Eppure “noi non volevamo sentire, non volevamo sapere (…). Avevo trovato dentro di me qualcosa che mi estraniava (…) Bisognava astrarsi, togliersi col pensiero se si voleva vivere”.
In questo estraniarsi si diventava egoisti e se qualcuno oggi ancora le chiede: “ha perdonato? No, non ho questa forza. E non ho dimenticato. Certe cose io non riesco e non sono riuscita mai a perdonarle”.
Soprattutto quella marcia nella quale denutrite e scheletrite furono costrette a fare centinaia e centinaia di chilometri per diversi mesi, patendo la fame tanto da brucare in un letamaio, mangiando la carne cruda di un cavallo morto stramazzato sulla strada.
Questa è l’ulteriore testimonianza che, per quanto morte dentro, quelle ragazze e quelle donne volevano ancora vivere.

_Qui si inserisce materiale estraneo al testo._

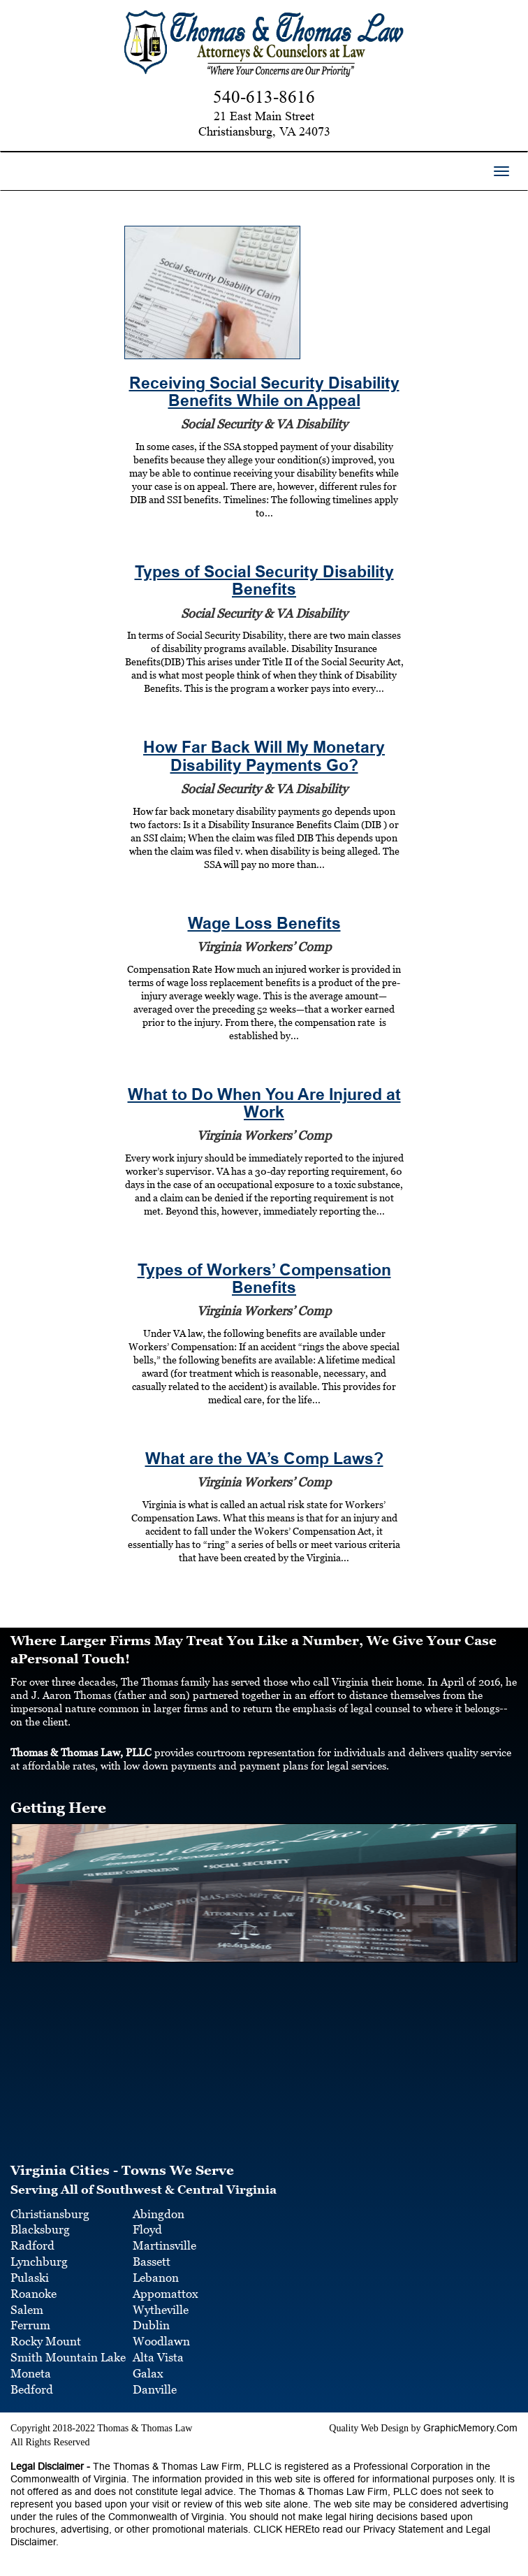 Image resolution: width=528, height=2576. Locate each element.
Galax (148, 2373)
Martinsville (164, 2245)
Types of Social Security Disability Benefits (264, 580)
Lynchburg (39, 2262)
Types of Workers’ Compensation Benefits (264, 1278)
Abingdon (158, 2214)
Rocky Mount (45, 2341)
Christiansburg (49, 2214)
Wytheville (161, 2310)
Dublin (151, 2325)
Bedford (31, 2389)
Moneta (30, 2373)
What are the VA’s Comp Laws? (264, 1459)
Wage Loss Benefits (264, 923)
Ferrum (30, 2325)
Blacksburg (40, 2229)
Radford (32, 2245)
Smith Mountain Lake (68, 2357)
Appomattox (165, 2294)
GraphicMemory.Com (470, 2427)
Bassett (151, 2262)
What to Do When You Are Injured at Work (264, 1103)
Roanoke (33, 2294)
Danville (155, 2389)
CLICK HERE (281, 2529)
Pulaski (29, 2278)
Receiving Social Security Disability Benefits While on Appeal (264, 392)
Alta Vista (158, 2357)
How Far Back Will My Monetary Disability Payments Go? (264, 756)
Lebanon (156, 2278)
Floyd (147, 2229)
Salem (26, 2310)
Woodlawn (161, 2341) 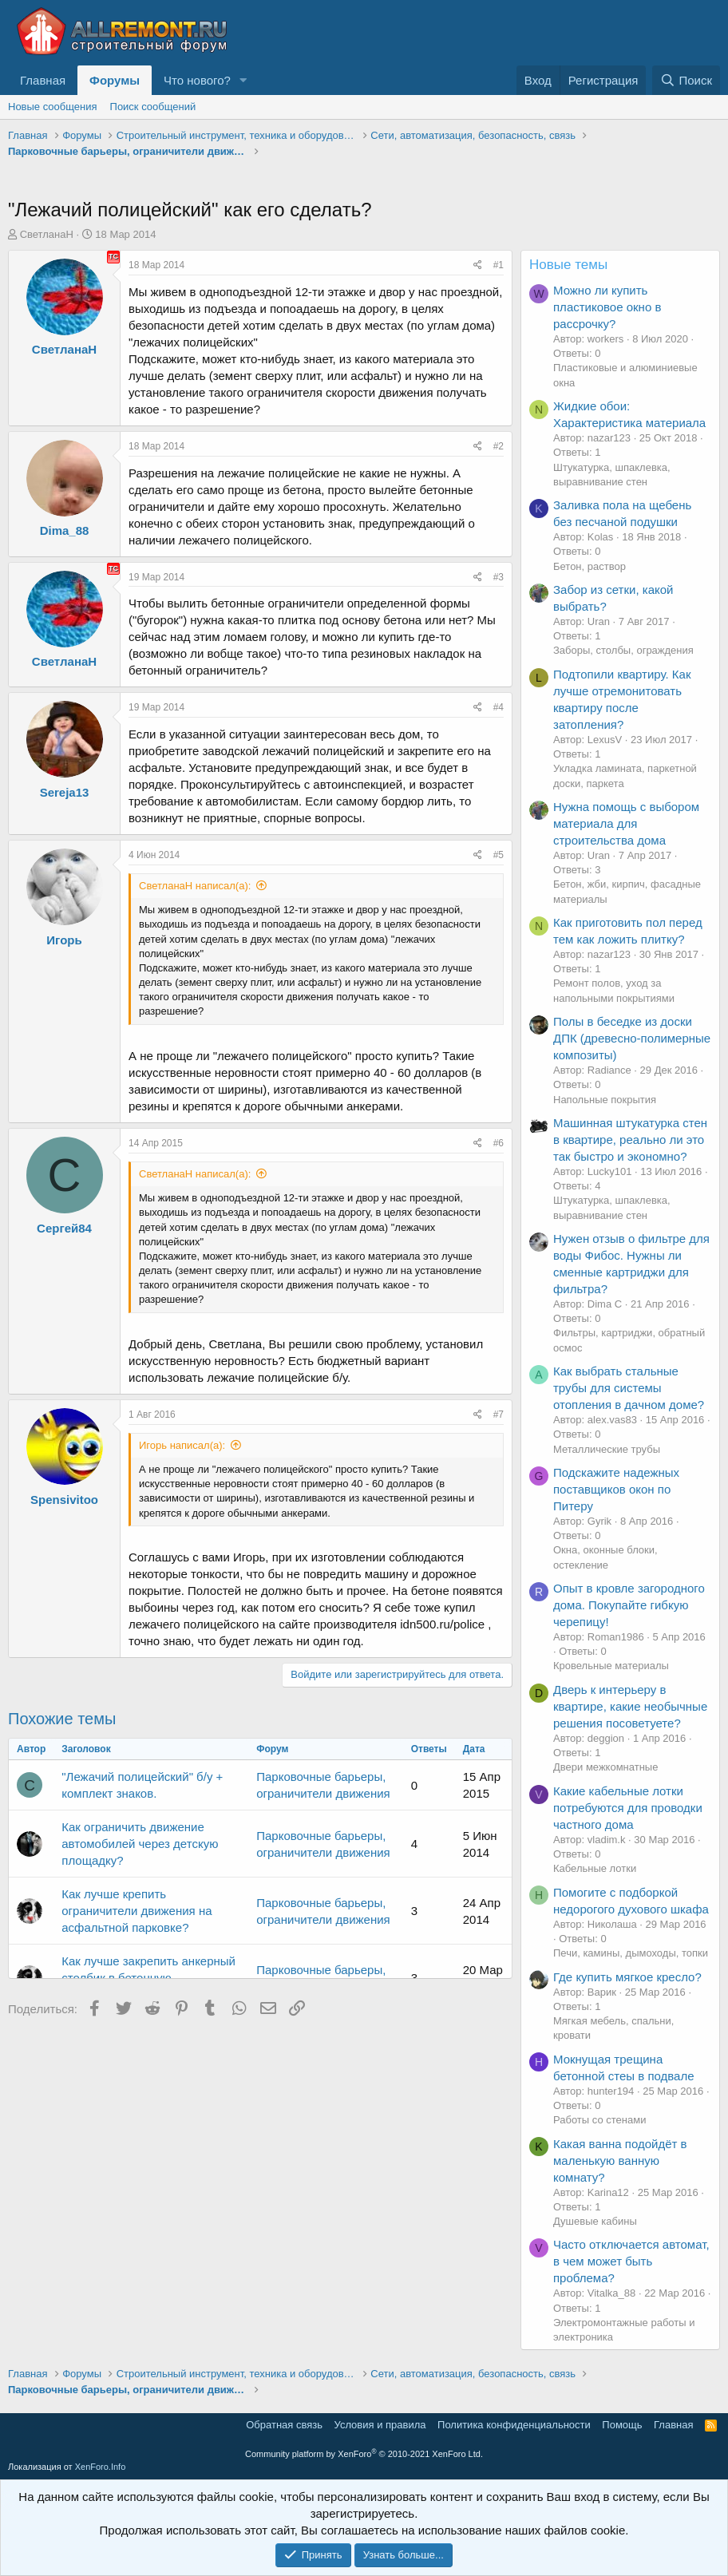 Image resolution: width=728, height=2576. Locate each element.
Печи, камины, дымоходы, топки (630, 1953)
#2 (498, 446)
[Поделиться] (478, 265)
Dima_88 (64, 530)
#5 (498, 855)
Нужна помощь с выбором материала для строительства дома (626, 823)
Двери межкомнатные (605, 1767)
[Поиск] (686, 80)
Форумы (114, 80)
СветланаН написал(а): (195, 886)
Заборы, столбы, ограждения (623, 650)
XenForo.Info (100, 2466)
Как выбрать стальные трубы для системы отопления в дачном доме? (628, 1387)
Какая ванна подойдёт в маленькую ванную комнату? (620, 2160)
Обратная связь (284, 2425)
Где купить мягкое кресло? (627, 1977)
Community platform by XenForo (364, 2454)
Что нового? (197, 80)
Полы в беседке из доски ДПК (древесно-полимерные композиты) (631, 1038)
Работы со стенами (599, 2120)
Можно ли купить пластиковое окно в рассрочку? (607, 306)
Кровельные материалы (611, 1666)
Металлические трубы (606, 1449)
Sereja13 (64, 792)
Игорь (63, 940)
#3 (498, 577)
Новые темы (568, 264)
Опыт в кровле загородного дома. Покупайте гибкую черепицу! (629, 1604)
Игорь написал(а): (182, 1445)
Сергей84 (64, 1228)
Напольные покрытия (604, 1100)
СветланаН (46, 234)
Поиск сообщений (153, 107)
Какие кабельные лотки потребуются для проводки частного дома (627, 1807)
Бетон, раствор (589, 566)
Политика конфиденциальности (514, 2425)
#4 (498, 707)
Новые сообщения (52, 107)
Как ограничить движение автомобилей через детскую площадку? (139, 1843)
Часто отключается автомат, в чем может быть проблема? (631, 2261)
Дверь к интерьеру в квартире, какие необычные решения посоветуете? (630, 1706)
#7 (498, 1414)
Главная (42, 80)
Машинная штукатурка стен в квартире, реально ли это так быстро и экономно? (630, 1139)
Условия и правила (380, 2425)
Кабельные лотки (594, 1868)
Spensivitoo (64, 1499)
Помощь (622, 2425)
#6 (498, 1143)
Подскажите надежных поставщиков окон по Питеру (616, 1489)
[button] (243, 80)
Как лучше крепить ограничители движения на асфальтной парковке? (136, 1910)
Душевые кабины (595, 2221)
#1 (498, 265) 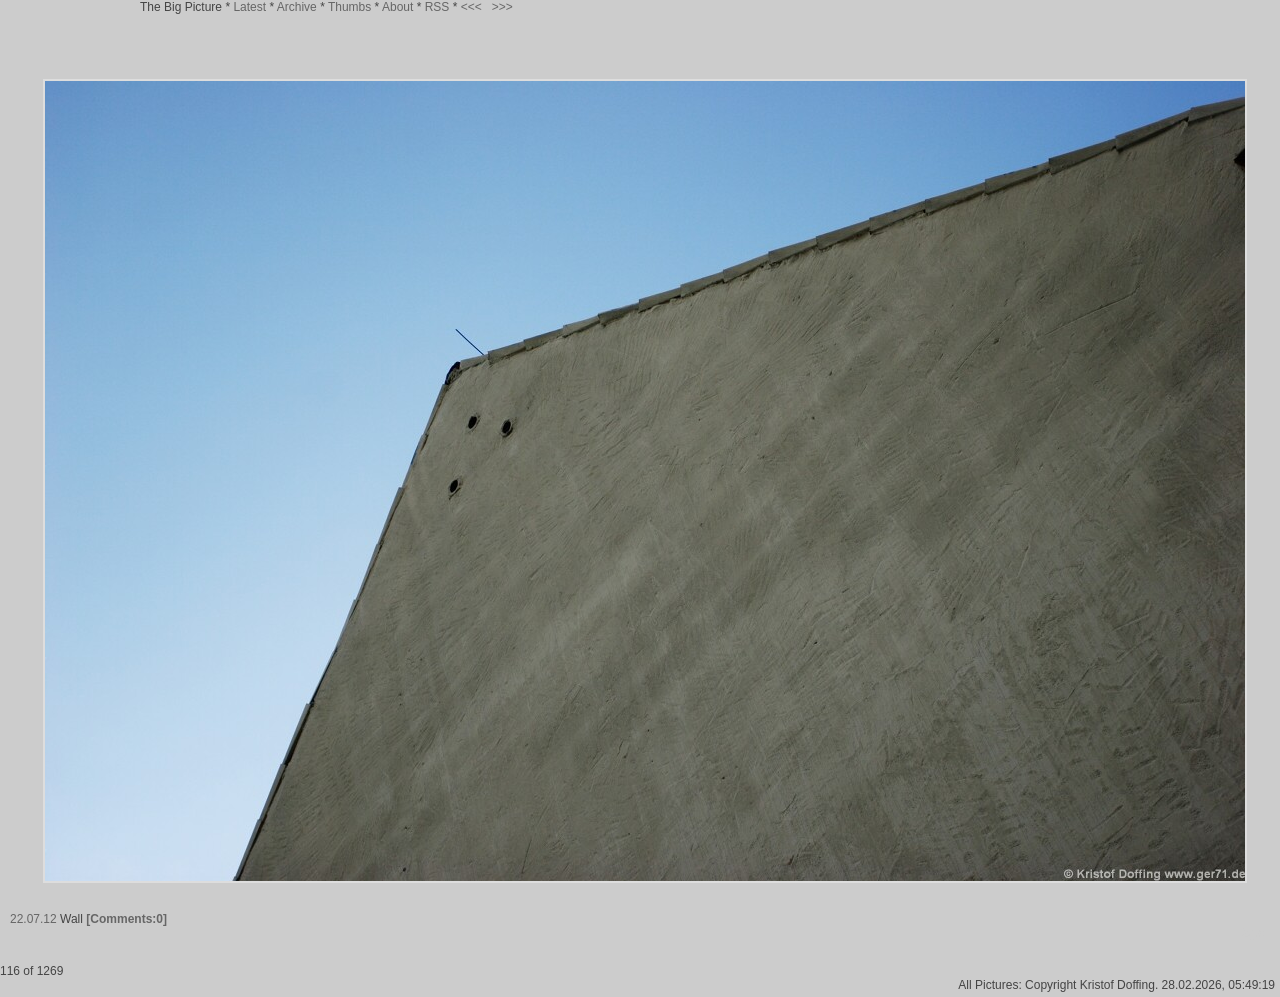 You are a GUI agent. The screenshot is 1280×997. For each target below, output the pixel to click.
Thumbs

Giunsero nel piccolo lager di Malchow, dove al di là del filo spinato si vedevano “il prato, gli alberi, la primavera. Quella primavera che nasceva anche lì, e che ci faceva gioire di avere ancora la vista, che ci permetteva di godere di quel verde tenero e di pensare che la natura aveva fatto comunque il suo corso, indipendentemente dalla guerra, dalle città distrutte, dalla cattiveria degli uomini. C’era l’erba, fiorivano i germogli sui rami”.
In tutto quel tempo Liliana come le sue compagne, si era abituata “all’orrore, ai lutti, alle perdite, alle malattie non curate, alla tristezza che non interessava a nessuno”.
Erano mesi che non mangiavano niente: “eravamo annullate, soggetti senza volontà, senza più senso, ma ci rimettemmo “in cammino”, (…) toccavamo le foglie, (…) ne strappai una da un ramo e me la misi in bocca. Non era facile trovare ancora la forza di camminare per non morire (...) Era il primo maggio, mi camminava vicino il comandante dell’ultimo campo (…) era un uomo alto, elegante. Buttò via la divisa. Si mise in mutande (…) buttò a terra anche la pistola. Ed io pensai (…) adesso raccolgo la pistola e gli sparo. Perché mi sembrava un giusto finale di quel periodo incredibile di cui ero stata testimone, io, viva ancora quel giorno. Fu un attimo, un attimo importantissimo decisivo nella mia vita (…) per nessun motivo al mondo avrei potuto uccidere qualcuno. Capii che io non ero come il mio assassino.Non ho raccolto quella pistola (…) e sono diventata quella donna libera e quella donna di pace che sono anche adesso”.


Liliana Segre, Ho scelto la vita. La mia ultima testimonianza pubblica sulla Shoah, allegato del Corriere della Sera, Milano, RCS media group, 2020.